[Dataset entries]
_ _ _ _
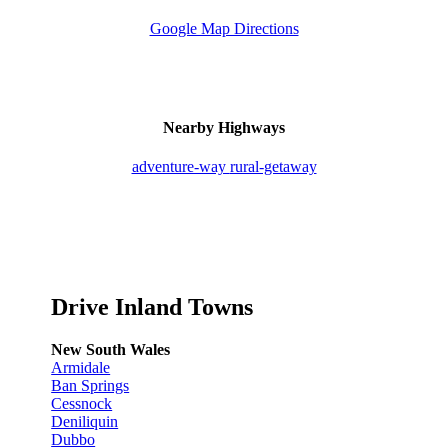
Google Map Directions
Nearby Highways
adventure-way
rural-getaway
Drive Inland Towns
New South Wales
Armidale
Ban Springs
Cessnock
Deniliquin
Dubbo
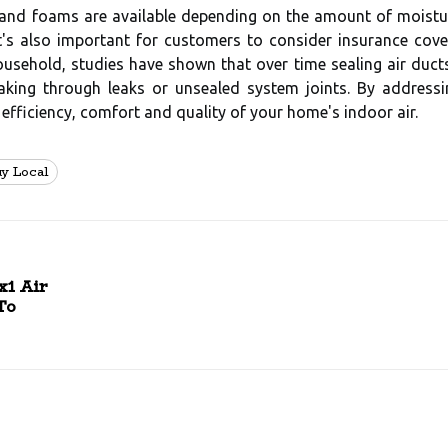
, and foams are available depending on the amount of moisture
It's also important for customers to consider insurance cov
sehold, studies have shown that over time sealing air ducts 
eaking through leaks or unsealed system joints. By address
 efficiency, comfort and quality of your home's indoor air.
uy Local
x1 Air
To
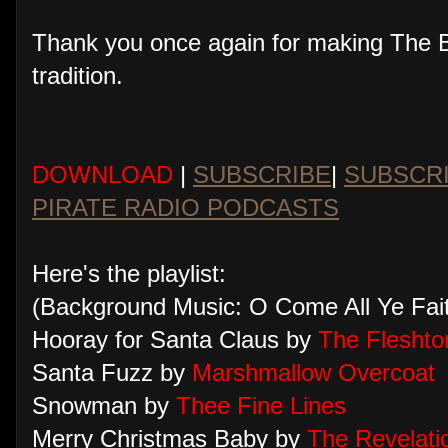
Thank you once again for making The Bi
tradition.
DOWNLOAD
|
SUBSCRIBE
|
SUBSCR
PIRATE RADIO PODCASTS
Here's the playlist:
(Background Music: O Come All Ye Faith
Hooray for Santa Claus by
The Fleshto
Santa Fuzz by
Marshmallow Overcoat
Snowman by
Thee Fine Lines
Merry Christmas Baby by
The Revelati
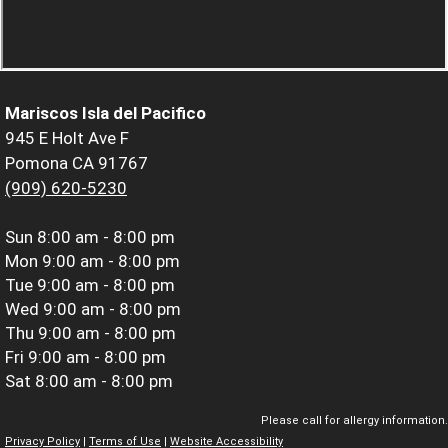
Mariscos Isla del Pacifico
945 E Holt Ave F
Pomona CA 91767
(909) 620-5230
Sun
8:00 am - 8:00 pm
Mon
9:00 am - 8:00 pm
Tue
9:00 am - 8:00 pm
Wed
9:00 am - 8:00 pm
Thu
9:00 am - 8:00 pm
Fri
9:00 am - 8:00 pm
Sat
8:00 am - 8:00 pm
Please call for allergy information.
Privacy Policy
|
Terms of Use
|
Website Accessibility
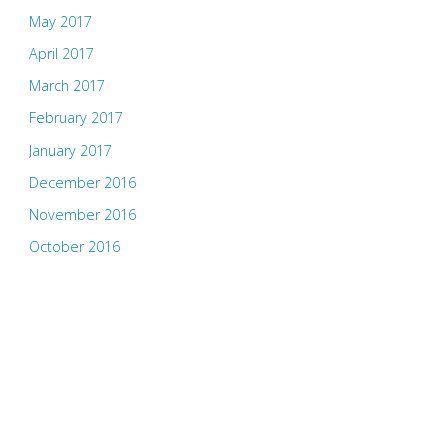
May 2017
April 2017
March 2017
February 2017
January 2017
December 2016
November 2016
October 2016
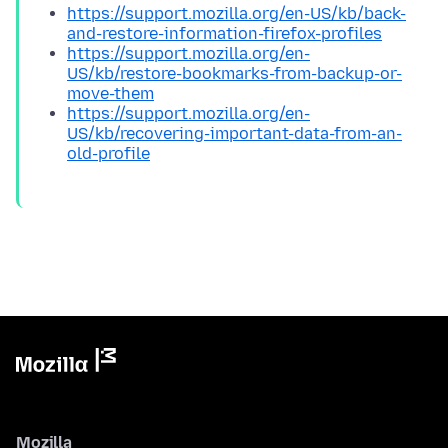
https://support.mozilla.org/en-US/kb/back-
and-restore-information-firefox-profiles
https://support.mozilla.org/en-
US/kb/restore-bookmarks-from-backup-or-
move-them
https://support.mozilla.org/en-
US/kb/recovering-important-data-from-an-
old-profile
Mozilla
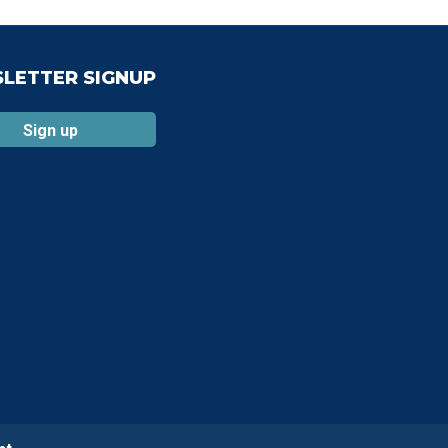
LETTER SIGNUP
Sign up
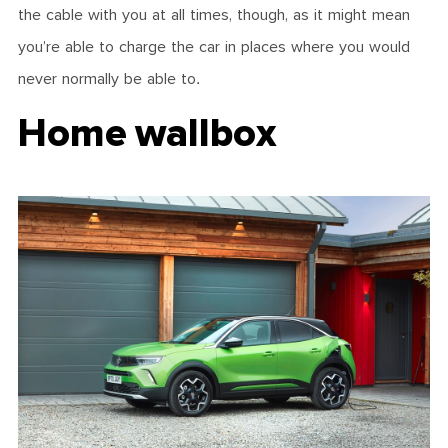
the cable with you at all times, though, as it might mean
you’re able to charge the car in places where you would
never normally be able to.
Home wallbox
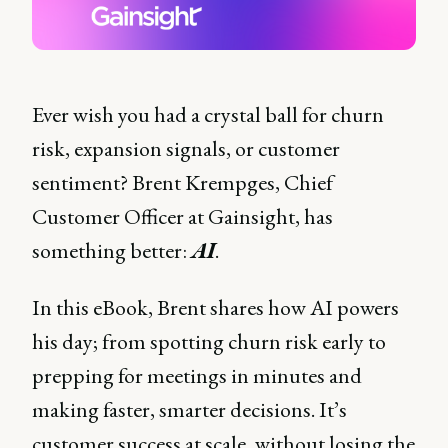
Ever wish you had a crystal ball for churn
risk, expansion signals, or customer
sentiment? Brent Krempges, Chief
Customer Officer at Gainsight, has
something better:
AI
.
In this eBook, Brent shares how AI powers
his day; from spotting churn risk early to
prepping for meetings in minutes and
making faster, smarter decisions. It’s
customer success at scale, without losing the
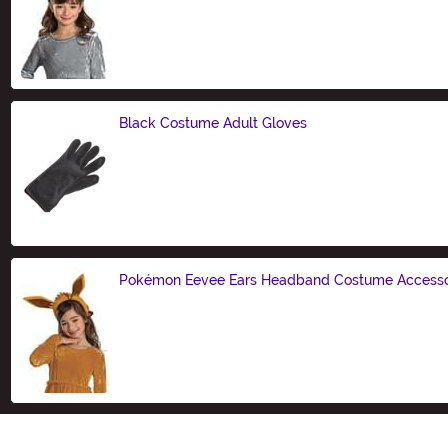
Size
Black Costume Adult Gloves
Size
Pokémon Eevee Ears Headband Costume Access
Size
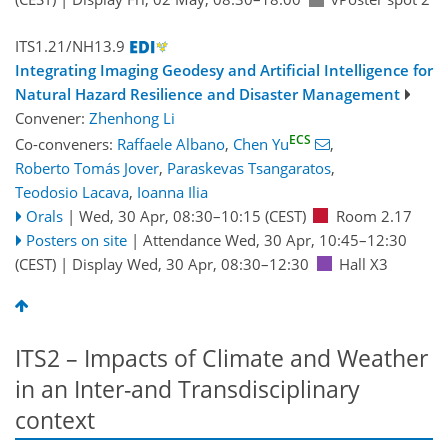
ITS1.21/NH13.9
Integrating Imaging Geodesy and Artificial Intelligence for
Natural Hazard Resilience and Disaster Management
Convener:
Zhenhong Li
ECS
Co-conveners:
Raffaele Albano
,
Chen Yu
,
Roberto Tomás Jover
,
Paraskevas Tsangaratos
,
Teodosio Lacava
,
Ioanna Ilia
Orals
|
Wed, 30 Apr, 08:30
–10:15
(CEST)
Room 2.17
Posters on site
|
Attendance
Wed, 30 Apr, 10:45
–12:30
(CEST)
|
Display Wed, 30 Apr, 08:30–12:30
Hall X3
ITS2 – Impacts of Climate and Weather
in an Inter-and Transdisciplinary
context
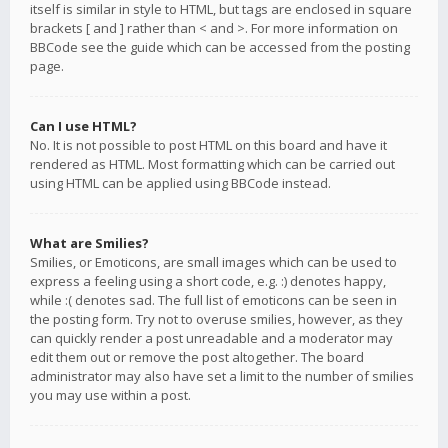
itself is similar in style to HTML, but tags are enclosed in square
brackets [ and ] rather than < and >. For more information on
BBCode see the guide which can be accessed from the posting
page.
Can I use HTML?
No. It is not possible to post HTML on this board and have it
rendered as HTML. Most formatting which can be carried out
using HTML can be applied using BBCode instead.
What are Smilies?
Smilies, or Emoticons, are small images which can be used to
express a feeling using a short code, e.g. :) denotes happy,
while :( denotes sad. The full list of emoticons can be seen in
the posting form. Try not to overuse smilies, however, as they
can quickly render a post unreadable and a moderator may
edit them out or remove the post altogether. The board
administrator may also have set a limit to the number of smilies
you may use within a post.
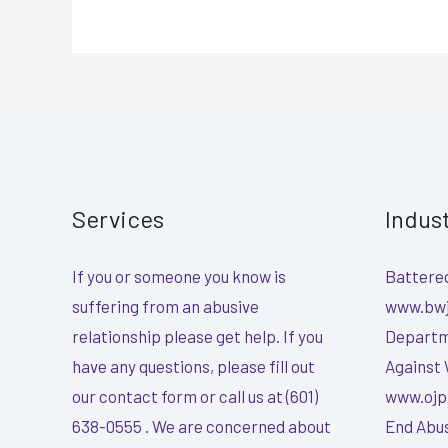
Services
Indus
If you or someone you know is
Battered
suffering from an abusive
www.bwj
relationship please get help. If you
Departme
have any questions, please fill out
Against
our contact form or call us at (601)
www.ojp
638-0555 . We are concerned about
End Abus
_ _ _ _
For the string "BBCode", search the preceding data and copy every line that includes it.

BBCode see the guide which can be accessed from the posting
using HTML can be applied using BBCode instead.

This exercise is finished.